Patterning the Future
Microsystems that are 100 times smaller than the diameter of a human hair are becoming increasingly important for research and industry. Their applications include accelerometers for ignition control of vehicle airbag systems, distance sensors for manipulators in industry automation, and Fourier Transform (FT) spectrometers for hydrocarbon identification.
Microsystems can be manufactured using X-ray lithography, a highly sophisticated fabrication technology that produces polymer microstructures with excellent vertical sidewalls. By using the powerful light from a synchrotron, X-rays copy the layout of a microstructured mask into polymer, modifying it locally and generating the structures. The structures can then be used as a final product or as a template in a subsequent electroforming step, using LIGA technology, to create metal structures. LIGA (an acronym from German words for lithography, electroplating, and molding) is a micromachining technology. Not only is it cost effective, but LIGA also enables the use of materials with desirable properties such as increased toughness, high temperature inertness, magnetism, piezoelectricity, and photochromism.
Canada Research Chair Dr. Sven Achenbach has extensive experience in X-ray lithography technology from his work at the National Research Centre of Karlsruhe in Germany, the cradle of LIGA technology. In Canada, he is establishing X-ray lithography technology with the use of the new Canadian Light Source (CLS) at the University of Saskatchewan. Part of his energy is focused on the planning and erecting a microfabrication laboratory known as the Canadian Synchrotron Nanostructures Facility (CSNF) at the CLS. The CSNF is comprised of two beamlines and a clean room for supporting resist processing.

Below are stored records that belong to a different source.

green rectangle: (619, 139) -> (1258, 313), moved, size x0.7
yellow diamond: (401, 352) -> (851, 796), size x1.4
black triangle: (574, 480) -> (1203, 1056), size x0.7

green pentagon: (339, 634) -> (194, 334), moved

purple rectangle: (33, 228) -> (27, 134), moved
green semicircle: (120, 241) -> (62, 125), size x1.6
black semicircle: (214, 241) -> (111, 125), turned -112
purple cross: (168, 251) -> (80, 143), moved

Establishing microstructuring processes is a key challenge at the CSNF. Dr. Achenbach works on mask-making procedures to implement the necessary primary structuring step for high-resolution devices, and adjust irradiation conditions and resist technology to optimize the structure quality and accuracy. He hopes to push the limits of this technology for various emerging applications, including sub-micron wireless and photonic devices.